"""

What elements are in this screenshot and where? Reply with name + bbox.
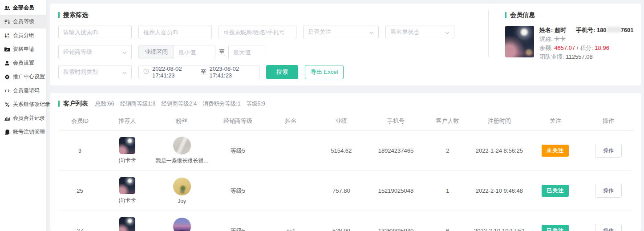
sidebar-item-label: 会员等级: [13, 18, 34, 25]
date-start-value: 2022-08-02 17:41:23: [152, 65, 198, 79]
cell-customers: 6: [426, 227, 469, 231]
sidebar-item-member-level[interactable]: 会员等级: [0, 15, 46, 28]
az-sort-icon: AZ: [4, 32, 10, 39]
chevron-down-icon: [445, 29, 450, 36]
col-referrer: 推荐人: [101, 117, 153, 125]
referrer-id-input[interactable]: [138, 25, 212, 39]
users-icon: [4, 5, 10, 11]
fan-avatar: [173, 137, 191, 154]
search-filter-section: 搜索筛选 是否关注 黑名单状态: [50, 4, 488, 85]
cell-dealer-level: 等级5: [211, 227, 265, 231]
cell-action: 操作: [581, 144, 636, 158]
table-row: 27 (1)卡卡 Lazy Cat 等级5 cs1 528.00 1326389…: [58, 211, 633, 231]
search-id-input[interactable]: [58, 25, 132, 39]
member-phone-label: 手机号:: [576, 27, 597, 33]
cell-fan: Lazy Cat: [153, 218, 211, 231]
cell-phone: 13263895940: [366, 227, 426, 231]
col-action: 操作: [581, 117, 636, 125]
customer-table: 会员ID 推荐人 粉丝 经销商等级 姓名 业绩 手机号 客户人数 注册时间 关注…: [58, 111, 633, 231]
follow-status-select[interactable]: 是否关注: [303, 25, 379, 39]
sidebar-item-member-group[interactable]: AZ 会员分组: [0, 28, 46, 42]
col-customers: 客户人数: [426, 117, 469, 125]
col-phone: 手机号: [366, 117, 426, 125]
pages-icon: [4, 129, 10, 135]
page: 全部会员 会员等级 AZ 会员分组 资格申请 会员设置 推广中心设置 会员邀请码: [0, 0, 644, 231]
member-phone-suffix: 7601: [621, 27, 634, 33]
stat-dealer-level-2: 经销商等级2:4: [161, 100, 197, 108]
points-value: 18.96: [595, 45, 609, 51]
referrer-avatar: [119, 137, 135, 154]
cell-performance: 5154.62: [317, 147, 366, 154]
stat-total: 总数:66: [95, 100, 114, 108]
svg-text:A: A: [7, 33, 9, 36]
col-follow: 关注: [530, 117, 581, 125]
keyword-input[interactable]: [219, 25, 296, 39]
sidebar-item-qualification[interactable]: 资格申请: [0, 42, 46, 56]
date-end-value: 2023-08-02 17:41:23: [210, 65, 255, 79]
cell-fan: 我是一条很长很长很...: [153, 137, 211, 165]
fan-avatar: [173, 178, 191, 195]
sidebar-item-merge-log[interactable]: 会员合并记录: [0, 111, 46, 125]
link-icon: [4, 101, 10, 108]
customer-list-title-text: 客户列表: [63, 100, 88, 108]
performance-max-input[interactable]: [229, 45, 266, 59]
row-action-button[interactable]: 操作: [595, 144, 622, 158]
search-button[interactable]: 搜索: [266, 65, 298, 79]
row-action-button[interactable]: 操作: [595, 224, 622, 231]
team-perf-label: 团队业绩:: [539, 53, 566, 60]
performance-max-box: [228, 45, 266, 59]
cell-follow: 未关注: [530, 145, 581, 157]
time-type-select[interactable]: 搜索时间类型: [58, 65, 132, 79]
performance-min-input[interactable]: [174, 45, 215, 59]
follow-badge: 已关注: [542, 185, 569, 197]
search-filter-title-text: 搜索筛选: [63, 11, 88, 19]
blacklist-status-select[interactable]: 黑名单状态: [385, 25, 454, 39]
col-fan: 粉丝: [153, 117, 211, 125]
sidebar-item-label: 全部会员: [13, 4, 34, 12]
title-accent-bar: [58, 12, 60, 18]
follow-status-select-value: 是否关注: [308, 28, 331, 36]
points-label: 积分:: [580, 45, 595, 51]
cell-phone: 18924237465: [366, 147, 426, 154]
member-info-title-text: 会员信息: [510, 11, 535, 19]
col-name: 姓名: [265, 117, 317, 125]
table-row: 3 (1)卡卡 我是一条很长很长很... 等级5 5154.62 1892423…: [58, 131, 633, 171]
level-sort-icon: [4, 19, 10, 25]
date-range-input[interactable]: 2022-08-02 17:41:23 至 2023-08-02 17:41:2…: [138, 65, 259, 79]
balance-label: 余额:: [539, 45, 554, 51]
sidebar-item-promotion-settings[interactable]: 推广中心设置: [0, 70, 46, 84]
range-to-label: 至: [219, 48, 225, 56]
cell-register-time: 2022-2-10 10:17:52: [469, 227, 530, 231]
person-icon: [4, 60, 10, 66]
team-perf-value: 112557.08: [566, 53, 593, 60]
fan-name: 我是一条很长很长很...: [156, 157, 208, 165]
cell-member-id: 27: [58, 227, 101, 231]
member-team-perf-line: 团队业绩: 112557.08: [539, 53, 634, 61]
sidebar-item-member-settings[interactable]: 会员设置: [0, 56, 46, 70]
sidebar-item-relation-log[interactable]: 关系链修改记录: [0, 97, 46, 111]
sidebar-item-account-cancel[interactable]: 账号注销管理: [0, 125, 46, 139]
cell-referrer: (1)卡卡: [101, 177, 153, 204]
svg-text:Z: Z: [8, 36, 9, 38]
col-member-id: 会员ID: [58, 117, 101, 125]
sidebar-item-invite-code[interactable]: 会员邀请码: [0, 84, 46, 97]
row-action-button[interactable]: 操作: [595, 184, 622, 198]
chevron-down-icon: [369, 29, 374, 36]
main-content: 搜索筛选 是否关注 黑名单状态: [46, 0, 644, 231]
sidebar-item-label: 会员邀请码: [13, 87, 40, 94]
sidebar-item-label: 关系链修改记录: [13, 101, 50, 108]
sidebar-item-all-members[interactable]: 全部会员: [0, 1, 46, 15]
slash: /: [577, 45, 579, 51]
dealer-level-select[interactable]: 经销商等级: [58, 45, 132, 59]
cell-customers: 1: [426, 187, 469, 194]
sidebar-item-label: 资格申请: [13, 45, 34, 53]
table-header-row: 会员ID 推荐人 粉丝 经销商等级 姓名 业绩 手机号 客户人数 注册时间 关注…: [58, 111, 633, 131]
cell-fan: Joy: [153, 178, 211, 204]
balance-value: 4657.07: [554, 45, 575, 51]
sidebar-item-label: 推广中心设置: [13, 73, 45, 81]
top-card: 搜索筛选 是否关注 黑名单状态: [50, 4, 641, 85]
sidebar-item-label: 会员分组: [13, 32, 34, 39]
folder-check-icon: [4, 46, 10, 53]
cell-dealer-level: 等级5: [211, 187, 265, 195]
export-excel-button[interactable]: 导出 Excel: [305, 65, 344, 79]
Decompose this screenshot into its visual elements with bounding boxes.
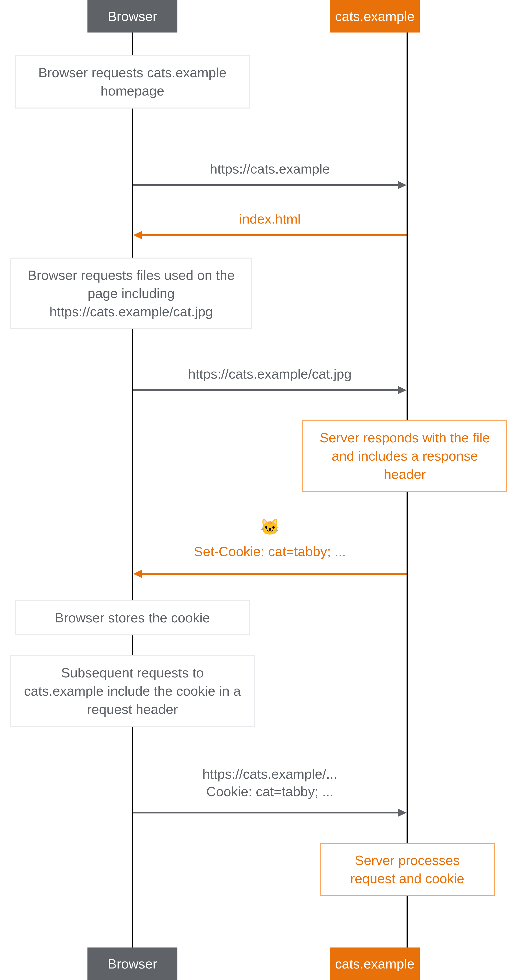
arrow-request-catjpg: [133, 385, 407, 395]
arrow-request-homepage: [133, 180, 407, 190]
note-browser-stores-cookie: Browser stores the cookie: [15, 600, 250, 635]
participant-server-top: cats.example: [330, 0, 420, 32]
cat-emoji-icon: 🐱: [133, 518, 407, 536]
participant-label: cats.example: [335, 956, 415, 972]
note-text: Browser requests cats.example homepage: [38, 65, 227, 98]
svg-marker-1: [398, 181, 407, 189]
arrow-response-setcookie: [133, 569, 407, 579]
arrow-label-line1: https://cats.example/...: [133, 765, 407, 783]
participant-browser-top: Browser: [87, 0, 178, 32]
arrow-label-request-with-cookie: https://cats.example/... Cookie: cat=tab…: [133, 765, 407, 800]
svg-marker-7: [133, 570, 142, 578]
svg-marker-3: [133, 231, 142, 239]
arrow-label-set-cookie: Set-Cookie: cat=tabby; ...: [133, 542, 407, 560]
participant-label: cats.example: [335, 8, 415, 24]
arrow-response-index: [133, 230, 407, 240]
note-server-responds-header: Server responds with the file and includ…: [302, 420, 507, 492]
note-browser-requests-files: Browser requests files used on the page …: [10, 258, 252, 329]
note-text: Browser requests files used on the page …: [28, 267, 235, 319]
note-text: Server responds with the file and includ…: [320, 430, 490, 482]
note-text: Subsequent requests to cats.example incl…: [24, 665, 241, 717]
arrow-label-index-html: index.html: [133, 210, 407, 228]
note-subsequent-requests: Subsequent requests to cats.example incl…: [10, 655, 255, 727]
participant-label: Browser: [108, 956, 157, 972]
arrow-request-with-cookie: [133, 808, 407, 818]
participant-label: Browser: [108, 8, 157, 24]
participant-browser-bottom: Browser: [87, 948, 178, 980]
svg-marker-5: [398, 386, 407, 394]
arrow-label-request-homepage: https://cats.example: [133, 160, 407, 178]
note-text: Server processes request and cookie: [350, 853, 464, 886]
sequence-diagram: Browser cats.example Browser requests ca…: [0, 0, 512, 980]
arrow-label-request-catjpg: https://cats.example/cat.jpg: [133, 365, 407, 383]
svg-marker-9: [398, 809, 407, 817]
note-browser-requests-homepage: Browser requests cats.example homepage: [15, 55, 250, 108]
note-text: Browser stores the cookie: [55, 610, 210, 625]
note-server-processes: Server processes request and cookie: [320, 843, 495, 896]
arrow-label-line2: Cookie: cat=tabby; ...: [133, 783, 407, 800]
participant-server-bottom: cats.example: [330, 948, 420, 980]
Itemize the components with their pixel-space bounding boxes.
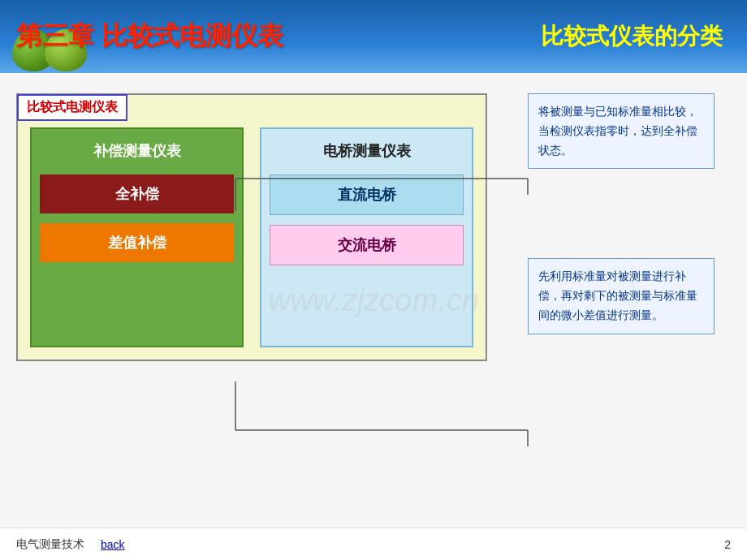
left-inner-box: 补偿测量仪表 全补偿 差值补偿 xyxy=(30,127,244,347)
chazhibuchangui-button[interactable]: 差值补偿 xyxy=(40,223,234,262)
outer-box: 比较式电测仪表 补偿测量仪表 全补偿 差值补偿 电桥测量仪表 直流电桥 交流电桥 xyxy=(16,93,487,361)
chapter-title: 第三章 比较式电测仪表 xyxy=(0,19,283,54)
jiaoliuqiao-button[interactable]: 交流电桥 xyxy=(270,225,464,265)
outer-box-label: 比较式电测仪表 xyxy=(17,94,127,121)
header: 第三章 比较式电测仪表 比较式仪表的分类 xyxy=(0,0,747,73)
right-inner-box: 电桥测量仪表 直流电桥 交流电桥 xyxy=(260,127,473,347)
back-link[interactable]: back xyxy=(101,538,125,551)
inner-layout: 补偿测量仪表 全补偿 差值补偿 电桥测量仪表 直流电桥 交流电桥 xyxy=(30,127,473,347)
annotations-area: 将被测量与已知标准量相比较，当检测仪表指零时，达到全补偿状态。 先利用标准量对被… xyxy=(528,93,731,334)
section-title: 比较式仪表的分类 xyxy=(541,21,747,52)
zhiliuqiao-button[interactable]: 直流电桥 xyxy=(270,174,464,215)
main-content: www.zjzcom.cn 比较式电测仪表 补偿测量仪表 全补偿 差值补偿 电桥… xyxy=(0,73,747,528)
quanbuchang-button[interactable]: 全补偿 xyxy=(40,174,234,213)
diagram-area: 比较式电测仪表 补偿测量仪表 全补偿 差值补偿 电桥测量仪表 直流电桥 交流电桥 xyxy=(16,93,520,361)
bottom-annotation: 先利用标准量对被测量进行补偿，再对剩下的被测量与标准量间的微小差值进行测量。 xyxy=(528,258,715,334)
left-inner-title: 补偿测量仪表 xyxy=(40,137,234,165)
top-annotation: 将被测量与已知标准量相比较，当检测仪表指零时，达到全补偿状态。 xyxy=(528,93,715,169)
right-inner-title: 电桥测量仪表 xyxy=(270,137,464,165)
footer: 电气测量技术 back 2 xyxy=(0,528,747,560)
page-number: 2 xyxy=(724,538,731,551)
footer-text: 电气测量技术 xyxy=(16,537,84,552)
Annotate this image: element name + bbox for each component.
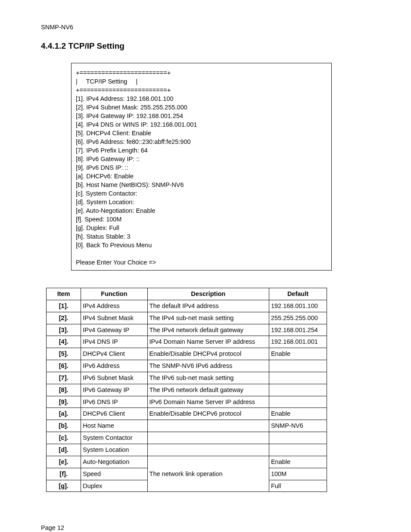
- terminal-line: [4]. IPv4 DNS or WINS IP: 192.168.001.00…: [76, 120, 327, 129]
- th-function: Function: [81, 288, 147, 300]
- table-header-row: Item Function Description Default: [47, 288, 327, 300]
- cell-item: [7].: [47, 372, 81, 384]
- cell-item: [2].: [47, 312, 81, 324]
- table-row: [4]. IPv4 DNS IP IPv4 Domain Name Server…: [47, 336, 327, 348]
- cell-item: [8].: [47, 384, 81, 396]
- cell-default: 192.168.001.254: [269, 324, 327, 336]
- settings-table: Item Function Description Default [1]. I…: [46, 288, 327, 492]
- table-row: [a]. DHCPv6 Client Enable/Disable DHCPv6…: [47, 408, 327, 420]
- cell-description: The IPv4 network default gateway: [147, 324, 269, 336]
- cell-default: 100M: [269, 468, 327, 480]
- cell-item: [3].: [47, 324, 81, 336]
- table-row: [9]. IPv6 DNS IP IPv6 Domain Name Server…: [47, 396, 327, 408]
- cell-default: 255.255.255.000: [269, 312, 327, 324]
- cell-function: DHCPv6 Client: [81, 408, 147, 420]
- cell-function: IPv6 Address: [81, 360, 147, 372]
- cell-default: [269, 444, 327, 456]
- table-row: [2]. IPv4 Subnet Mask The IPv4 sub-net m…: [47, 312, 327, 324]
- cell-item: [4].: [47, 336, 81, 348]
- terminal-title-row: | TCP/IP Setting |: [76, 77, 327, 86]
- cell-description: [147, 432, 269, 444]
- th-item: Item: [47, 288, 81, 300]
- cell-function: IPv6 DNS IP: [81, 396, 147, 408]
- cell-item: [a].: [47, 408, 81, 420]
- cell-description: [147, 444, 269, 456]
- cell-item: [6].: [47, 360, 81, 372]
- cell-default: [269, 432, 327, 444]
- cell-default: Full: [269, 480, 327, 492]
- cell-description: IPv4 Domain Name Server IP address: [147, 336, 269, 348]
- cell-item: [g].: [47, 480, 81, 492]
- terminal-prompt: Please Enter Your Choice =>: [76, 258, 327, 267]
- cell-description: The IPv4 sub-net mask setting: [147, 312, 269, 324]
- cell-function: Speed: [81, 468, 147, 480]
- table-row: [8]. IPv6 Gateway IP The IPv6 network de…: [47, 384, 327, 396]
- cell-default: 192.168.001.001: [269, 336, 327, 348]
- th-description: Description: [147, 288, 269, 300]
- table-row: [d]. System Location: [47, 444, 327, 456]
- cell-default: [269, 360, 327, 372]
- terminal-line: [8]. IPv6 Gateway IP: ::: [76, 155, 327, 163]
- terminal-border-bot: +========================+: [76, 86, 327, 94]
- terminal-line: [3]. IPv4 Gateway IP: 192.168.001.254: [76, 112, 327, 120]
- terminal-line: [1]. IPv4 Address: 192.168.001.100: [76, 94, 327, 103]
- table-row: [6]. IPv6 Address The SNMP-NV6 IPv6 addr…: [47, 360, 327, 372]
- cell-description: The default IPv4 address: [147, 300, 269, 312]
- terminal-line: [h]. Status Stable: 3: [76, 232, 327, 241]
- cell-function: System Location: [81, 444, 147, 456]
- cell-function: IPv6 Subnet Mask: [81, 372, 147, 384]
- cell-description: Enable/Disable DHCPv6 protocol: [147, 408, 269, 420]
- cell-item: [e].: [47, 456, 81, 468]
- terminal-line: [g]. Duplex: Full: [76, 224, 327, 232]
- cell-description: The IPv6 sub-net mask setting: [147, 372, 269, 384]
- terminal-line: [5]. DHCPv4 Client: Enable: [76, 129, 327, 137]
- cell-description: The IPv6 network default gateway: [147, 384, 269, 396]
- terminal-line: [a]. DHCPv6: Enable: [76, 172, 327, 180]
- cell-default: [269, 396, 327, 408]
- terminal-line: [f]. Speed: 100M: [76, 215, 327, 224]
- cell-item: [d].: [47, 444, 81, 456]
- cell-item: [f].: [47, 468, 81, 480]
- cell-function: IPv4 DNS IP: [81, 336, 147, 348]
- table-row: [1]. IPv4 Address The default IPv4 addre…: [47, 300, 327, 312]
- terminal-line: [c]. System Contactor:: [76, 189, 327, 198]
- terminal-line: [6]. IPv6 Address: fe80::230:abff:fe25:9…: [76, 137, 327, 146]
- terminal-line: [0]. Back To Previous Menu: [76, 241, 327, 249]
- cell-function: IPv4 Address: [81, 300, 147, 312]
- cell-item: [5].: [47, 348, 81, 360]
- cell-description: Enable/Disable DHCPv4 protocol: [147, 348, 269, 360]
- cell-function: Host Name: [81, 420, 147, 432]
- th-default: Default: [269, 288, 327, 300]
- terminal-line: [d]. System Location:: [76, 198, 327, 206]
- terminal-line: [b]. Host Name (NetBIOS): SNMP-NV6: [76, 180, 327, 189]
- cell-function: Auto-Negotiation: [81, 456, 147, 468]
- page-header: SNMP-NV6: [41, 24, 370, 31]
- cell-description: [147, 420, 269, 432]
- terminal-line: [2]. IPv4 Subnet Mask: 255.255.255.000: [76, 103, 327, 112]
- terminal-line: [9]. IPv6 DNS IP: ::: [76, 163, 327, 172]
- table-row: [e]. Auto-Negotiation The network link o…: [47, 456, 327, 468]
- cell-item: [b].: [47, 420, 81, 432]
- cell-function: System Contactor: [81, 432, 147, 444]
- terminal-blank: [76, 249, 327, 258]
- cell-function: IPv4 Gateway IP: [81, 324, 147, 336]
- cell-default: Enable: [269, 456, 327, 468]
- terminal-menu-box: +========================+ | TCP/IP Sett…: [71, 63, 332, 271]
- cell-default: 192.168.001.100: [269, 300, 327, 312]
- terminal-border-top: +========================+: [76, 68, 327, 77]
- cell-description: The SNMP-NV6 IPv6 address: [147, 360, 269, 372]
- table-row: [7]. IPv6 Subnet Mask The IPv6 sub-net m…: [47, 372, 327, 384]
- cell-item: [c].: [47, 432, 81, 444]
- page-footer: Page 12: [41, 524, 370, 531]
- cell-function: Duplex: [81, 480, 147, 492]
- cell-description: IPv6 Domain Name Server IP address: [147, 396, 269, 408]
- cell-item: [1].: [47, 300, 81, 312]
- table-row: [3]. IPv4 Gateway IP The IPv4 network de…: [47, 324, 327, 336]
- table-row: [c]. System Contactor: [47, 432, 327, 444]
- cell-function: DHCPv4 Client: [81, 348, 147, 360]
- table-row: [b]. Host Name SNMP-NV6: [47, 420, 327, 432]
- table-row: [5]. DHCPv4 Client Enable/Disable DHCPv4…: [47, 348, 327, 360]
- terminal-line: [7]. IPv6 Prefix Length: 64: [76, 146, 327, 155]
- cell-function: IPv4 Subnet Mask: [81, 312, 147, 324]
- terminal-line: [e]. Auto-Negotiation: Enable: [76, 206, 327, 215]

"""

## Problem description
Filter on the word "stores": copy each matching line from the entries above.

## Solved exercise
note-browser-stores-cookie: Browser stores the cookie: [15, 600, 250, 635]
note-text: Browser stores the cookie: [55, 610, 210, 625]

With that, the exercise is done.